Global technology giant Lenovo this afternoon revealed it would shortly become the newest contender in what is speedily becoming a very crowded local tablet computing market, confirming plans to launch two new ranges of devices running Android 3.1 in September this year.
Lenovo will sell two local tablet ranges in the Australian market. The first, the IdeaPad Tablet K1, is aimed at consumers, while the second will target the company’s more traditional business market and will be known as the ThinkPad Tablet. Engadget has published a hands-on demonstration article and video featuring the IdeaPad here.
Both will sell in several different models. For example, consumers will pay $569 for an IdeaPad tablet with 16GB of data storage and no 3G connectivity, or $709 for a tablet with the same storage size and including 3G access.
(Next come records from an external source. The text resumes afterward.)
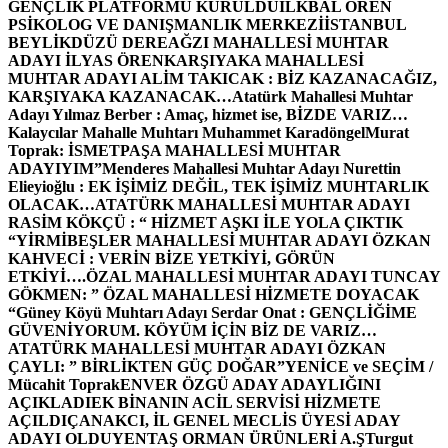
GENÇLİK PLATFORMU KURULDU
İLKBAL ÖREN
PSİKOLOG VE DANIŞMANLIK MERKEZİ
İSTANBUL
BEYLİKDÜZÜ DEREAĞZI MAHALLESİ MUHTAR
ADAYI İLYAS ÖREN
KARŞIYAKA MAHALLESİ
MUHTAR ADAYI ALİM TAKICAK : BİZ KAZANACAĞIZ,
KARŞIYAKA KAZANACAK…
Atatürk Mahallesi Muhtar
Adayı Yılmaz Berber : Amaç, hizmet ise, BİZDE VARIZ…
Kalaycılar Mahalle Muhtarı Muhammet Karadöngel
Murat
Toprak: İSMETPAŞA MAHALLESİ MUHTAR
ADAYIYIM”
Menderes Mahallesi Muhtar Adayı Nurettin
Elieyioğlu : EK İŞİMİZ DEĞİL, TEK İŞİMİZ MUHTARLIK
OLACAK…
ATATÜRK MAHALLESİ MUHTAR ADAYI
RASİM KÖKÇÜ : “ HİZMET AŞKI İLE YOLA ÇIKTIK
“
YİRMİBEŞLER MAHALLESİ MUHTAR ADAYI ÖZKAN
KAHVECİ : VERİN BİZE YETKİYİ, GÖRÜN
ETKİYİ….
ÖZAL MAHALLESİ MUHTAR ADAYI TUNCAY
GÖKMEN: ” ÖZAL MAHALLESİ HİZMETE DOYACAK
“
Güney Köyü Muhtarı Adayı Serdar Onat : GENÇLİĞİME
GÜVENİYORUM. KÖYÜM İÇİN BİZ DE VARIZ…
ATATÜRK MAHALLESİ MUHTAR ADAYI ÖZKAN
ÇAYLI: ” BİRLİKTEN GÜÇ DOĞAR”
YENİCE ve SEÇİM /
Mücahit Toprak
ENVER ÖZGÜ ADAY ADAYLIĞINI
AÇIKLADI
EK BİNANIN ACİL SERVİSİ HİZMETE
AÇILDI
ÇANAKCI, İL GENEL MECLİS ÜYESİ ADAY
ADAYI OLDU
YENTAŞ ORMAN ÜRÜNLERİ A.Ş
Turgut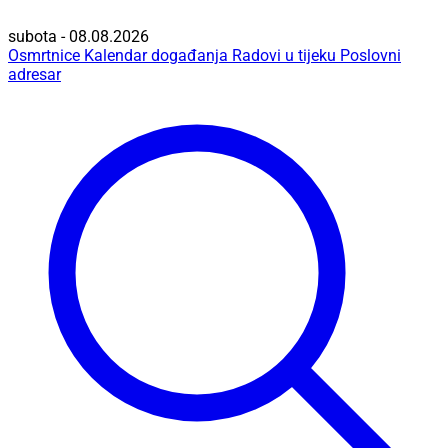
subota - 08.08.2026
Osmrtnice
Kalendar događanja
Radovi u tijeku
Poslovni
adresar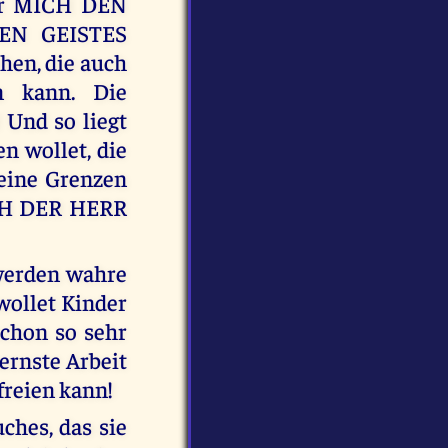
ür MICH DEN
GEN GEISTES
hen, die auch
n kann. Die
Und so liegt
n wollet, die
keine Grenzen
ICH DER HERR
 werden wahre
ollet Kinder
schon so sehr
ernste Arbeit
reien kann!
uches, das sie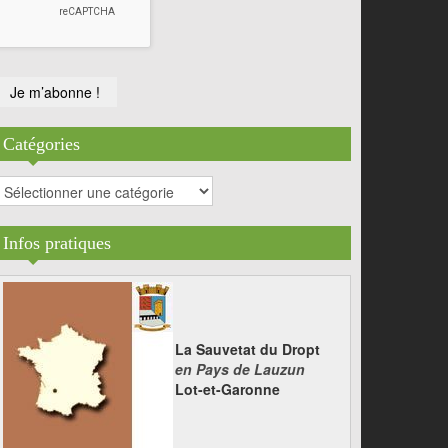
Catégories
atégories
Infos pratiques
La Sauvetat du Dropt
en Pays de Lauzun
Lot-et-Garonne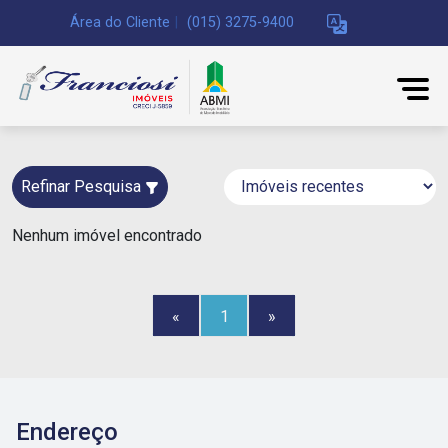
Área do Cliente
|
(015) 3275-9400
Refinar Pesquisa
Nenhum imóvel encontrado
«
1
»
Endereço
Similarly, the 32GB non-3G IdeaPad K1 will go for $679, or $809 for a model with 3G access. The business-focused ThinkPad range will start at $599 for the 16GB non-3G model, and $729 for the 16GB 3G model. A 32GB model with 3G will also be available for $839.
The two tablets will ship locally at slightly different times, with the consumer-focused IdeaPad tablets available for order from the first week of August through “select business partners and retail stores nationwide”, while the business-focused ThinkPad tablets will sell through business partners and can be ordered from 16 August. Both ranges will also be available through Lenovo’s Australian web site and will ship to customers in September.
The Lenovo tablets feature relatively similar specifications to other Android-based tablets on the market already in Australia — with a weight of around 730 grams, front and rear cameras, 10.1″ touchscreens at a resolution of 1280×800 pixels and NVIDIA Tegra 2 dual-core processors.
The ThinkPad version comes with a number of options aimed squarely at business users — such as a digitiser pen to take notes directly to the screen with, and preloaded applications such as the Documents to Go app. 3G speeds will range up to 21MBps, and the Good family of email integration software is available for the tablets, as well as other software such as Citrix’s Receiver platform for application and desktop virtualisation, and zero-touch enterprise deployment through LanDesk.
Lenovo is providing an imaging service which it said in a statement today would save IT departments from having to install custom images for every machine.
The timing of the launch will make Lenovo — alongside HP, with its TouchPad tablet — one of the last major manufacturers to launch a tablet in Australia, with Apple’s iPad having dominated the local market since launch in mid-2010, and rivals such as Motorola, Samsung, Acer and others having launched primarily Android-based devices locally. In addition, Research in Motion has already launched its BlackBerry PlayBook device in Australia over the past month.